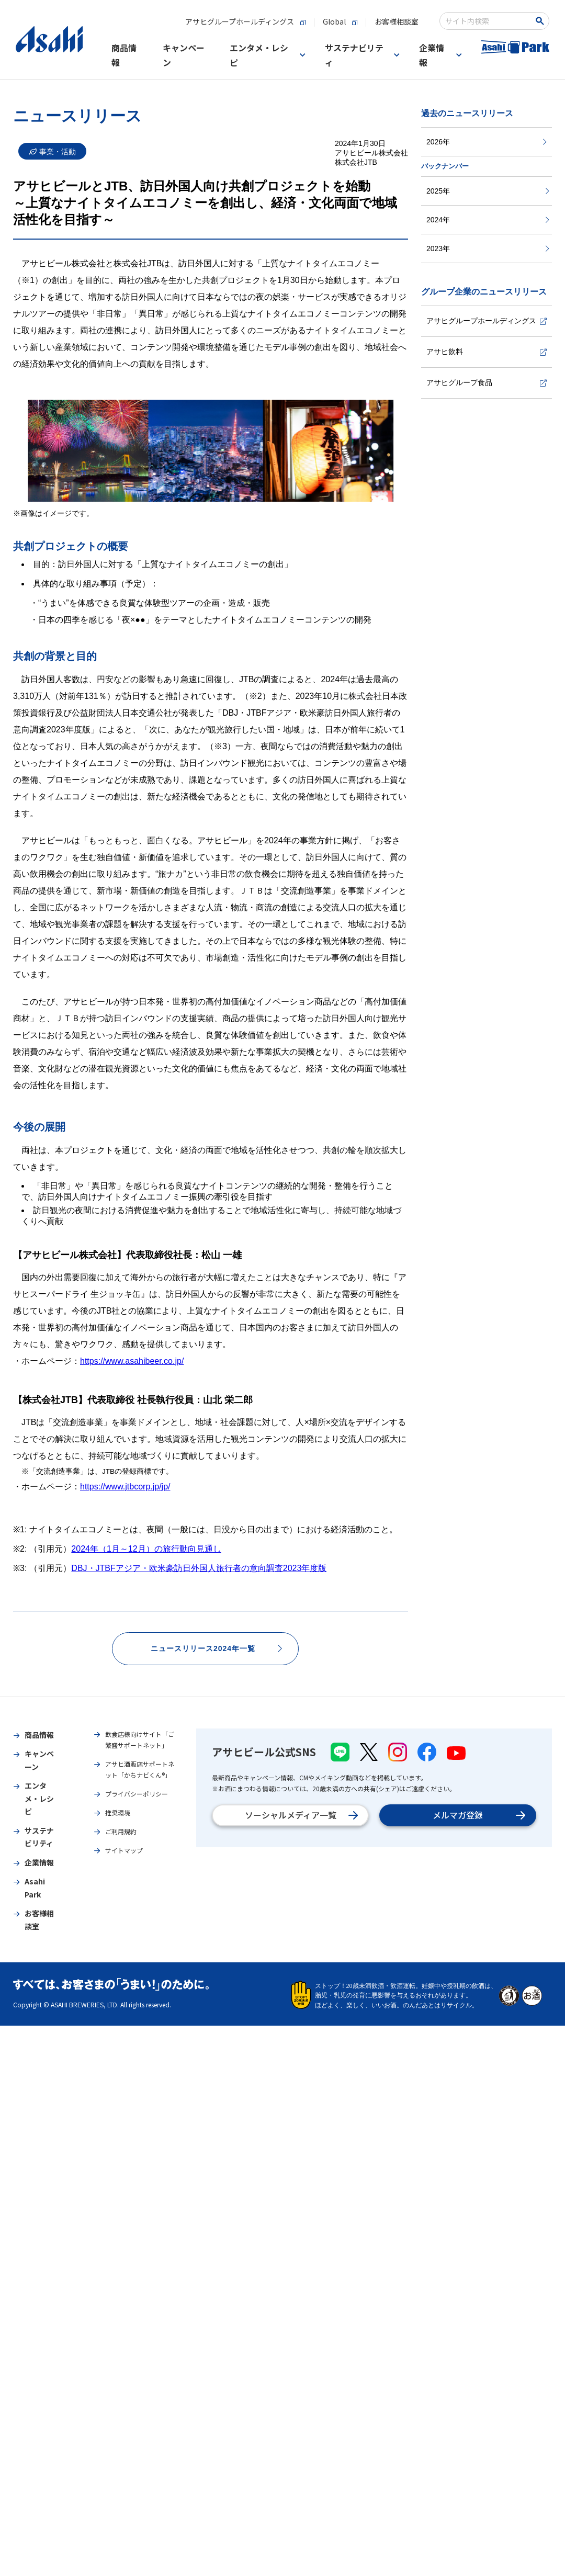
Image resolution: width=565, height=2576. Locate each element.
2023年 (487, 248)
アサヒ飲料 (486, 351)
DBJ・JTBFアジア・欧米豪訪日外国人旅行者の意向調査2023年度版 (198, 1568)
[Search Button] (542, 21)
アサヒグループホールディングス (486, 321)
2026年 (486, 142)
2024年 (487, 220)
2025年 (487, 191)
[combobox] (487, 21)
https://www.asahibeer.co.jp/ (132, 1361)
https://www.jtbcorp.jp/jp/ (125, 1486)
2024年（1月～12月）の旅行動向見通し (146, 1548)
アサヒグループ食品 (486, 382)
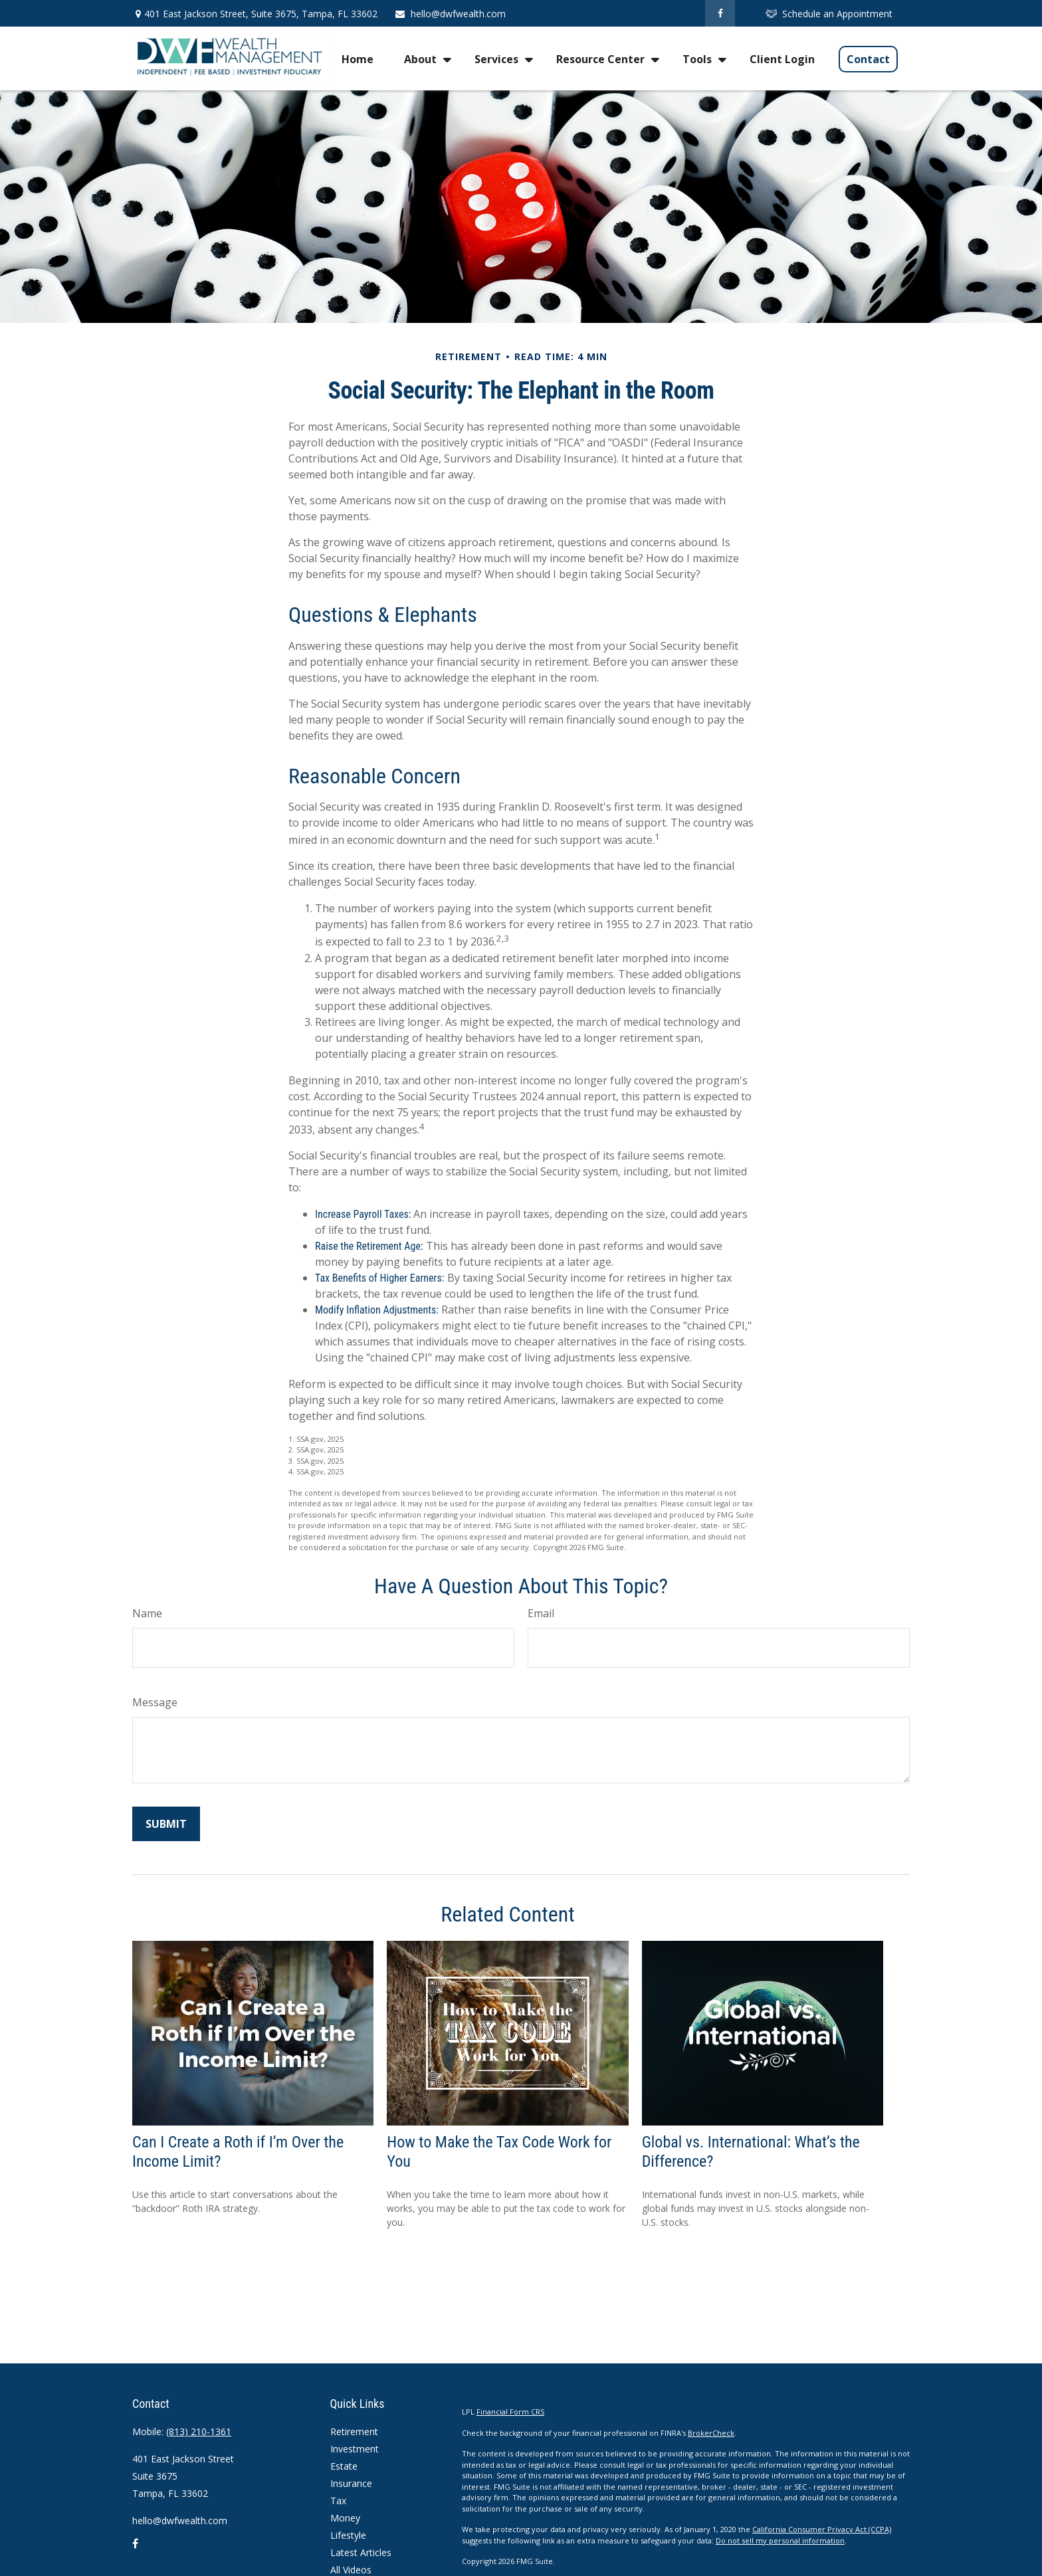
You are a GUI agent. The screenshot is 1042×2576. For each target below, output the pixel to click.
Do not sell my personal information (780, 2540)
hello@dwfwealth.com (450, 13)
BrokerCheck (711, 2433)
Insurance (351, 2483)
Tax (338, 2500)
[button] (357, 58)
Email (541, 1613)
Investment (354, 2448)
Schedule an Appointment (829, 13)
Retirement (354, 2431)
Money (345, 2518)
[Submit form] (166, 1824)
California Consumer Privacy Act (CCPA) (821, 2529)
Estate (344, 2466)
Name (147, 1613)
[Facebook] (720, 13)
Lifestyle (348, 2535)
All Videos (350, 2569)
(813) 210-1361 (198, 2431)
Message (154, 1702)
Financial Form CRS (510, 2412)
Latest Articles (360, 2552)
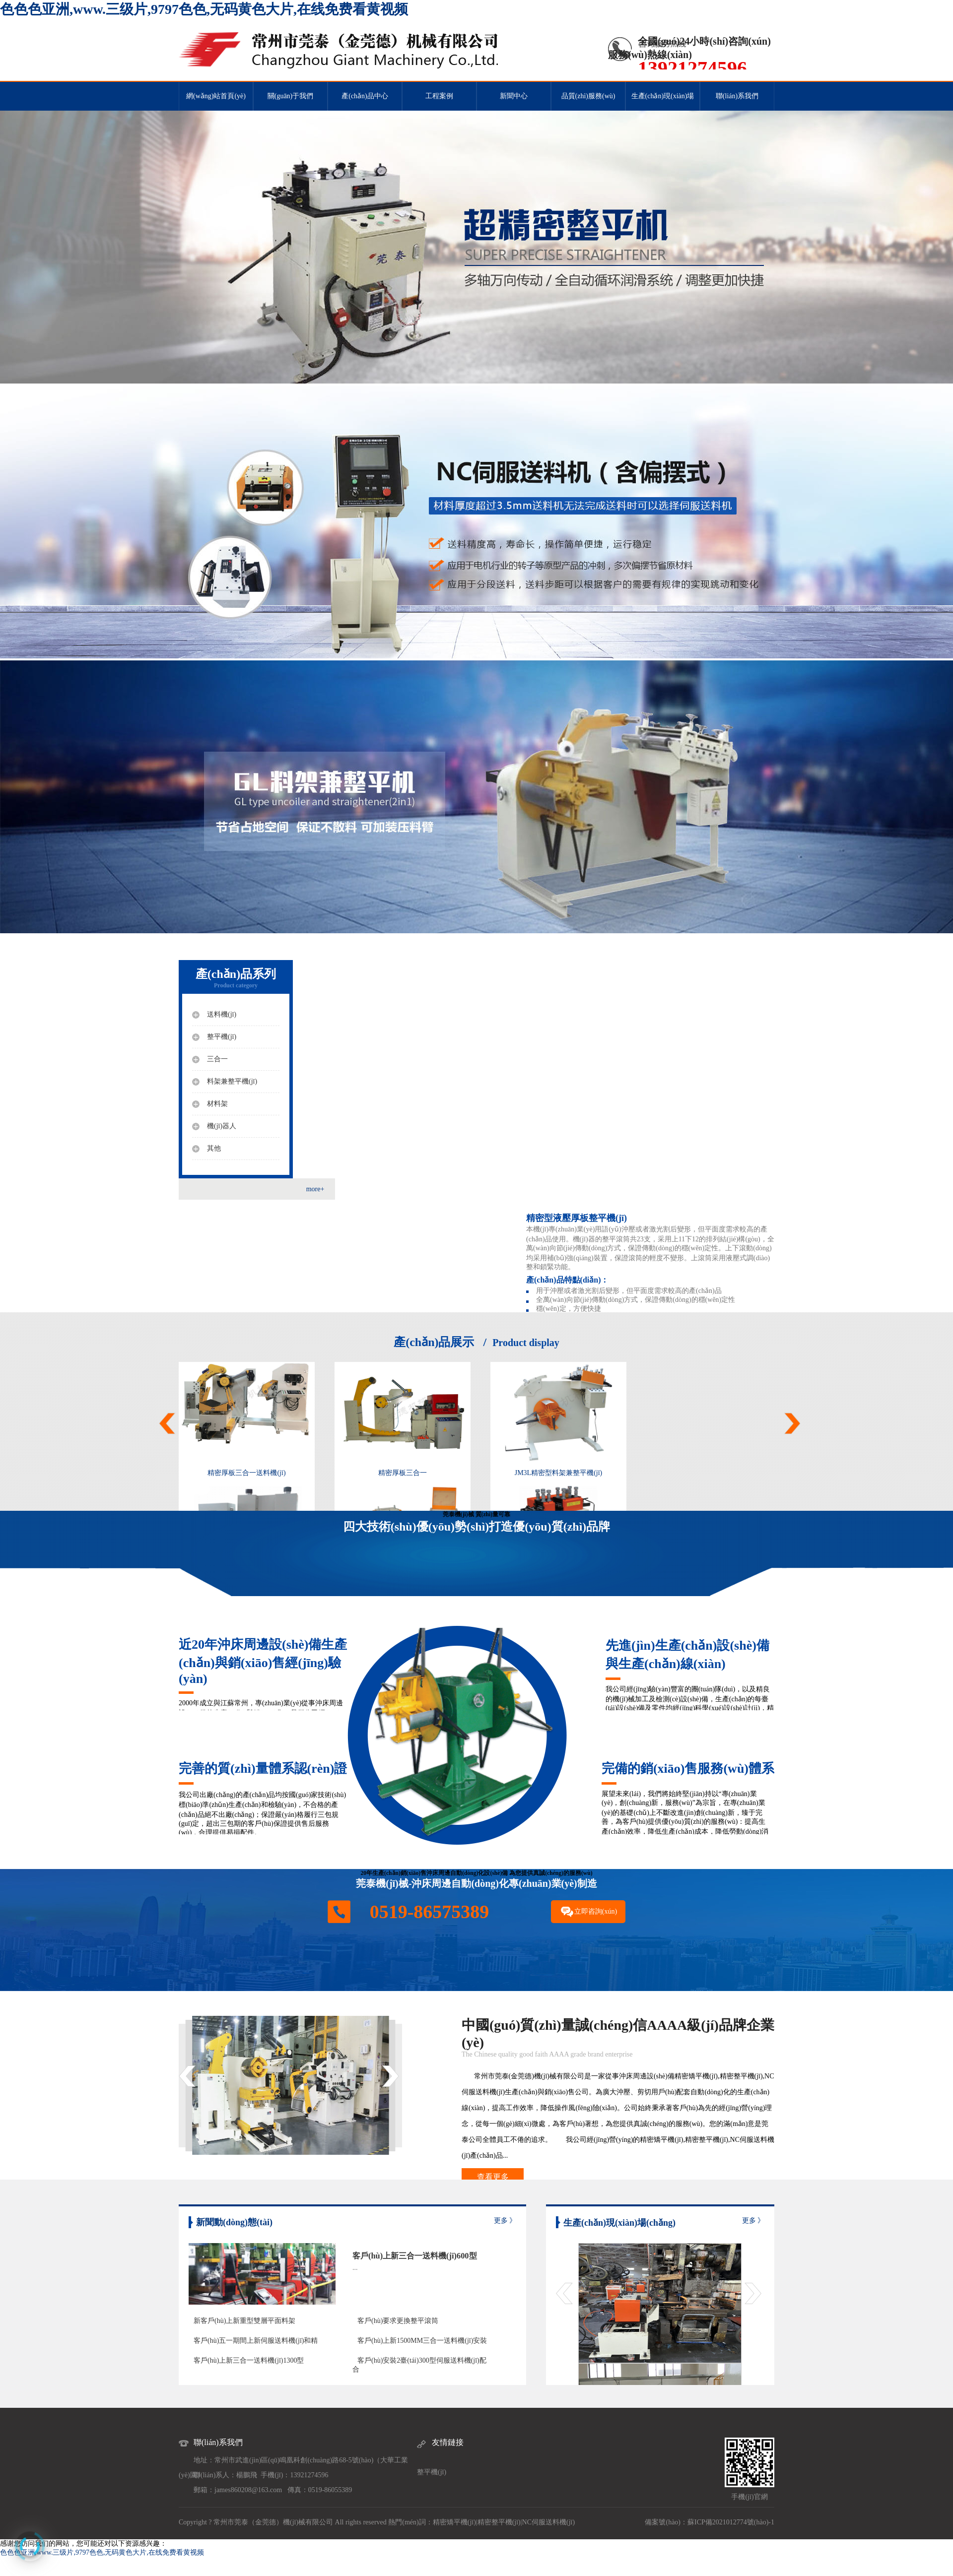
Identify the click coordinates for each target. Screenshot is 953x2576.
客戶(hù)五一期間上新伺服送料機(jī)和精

* REQUIREMENT:
Take the listing above and retype it exactly. Its pictures are to be omitted.

* SOLUTION FOR THIS PROBLEM:
Image resolution: width=565, height=2576. Locate each element.
2023年 (487, 248)
アサヒ飲料 (486, 351)
DBJ・JTBFアジア・欧米豪訪日外国人旅行者の意向調査2023年度版 (198, 1568)
[Search Button] (542, 21)
アサヒグループホールディングス (486, 321)
2026年 (486, 142)
2024年 (487, 220)
2025年 (487, 191)
[combobox] (487, 21)
https://www.asahibeer.co.jp/ (132, 1361)
https://www.jtbcorp.jp/jp/ (125, 1486)
2024年（1月～12月）の旅行動向見通し (146, 1548)
アサヒグループ食品 (486, 382)
You are a GUI agent. The screenshot is 1042×2576. For each target below, output the pixel to click.
Do not sell my personal information (780, 2540)
hello@dwfwealth.com (450, 13)
BrokerCheck (711, 2433)
Insurance (351, 2483)
Tax (338, 2500)
[button] (357, 58)
Email (541, 1613)
Investment (354, 2448)
Schedule an Appointment (829, 13)
Retirement (354, 2431)
Money (345, 2518)
[Submit form] (166, 1824)
California Consumer Privacy Act (CCPA) (821, 2529)
Estate (344, 2466)
Name (147, 1613)
[Facebook] (720, 13)
Lifestyle (348, 2535)
All Videos (350, 2569)
(813) 210-1361 (198, 2431)
Message (154, 1702)
Financial Form CRS (510, 2412)
Latest Articles (360, 2552)
Identify the click coordinates for each target. Screenshot is 953x2576.
客戶(hù)五一期間上新伺服送料機(jī)和精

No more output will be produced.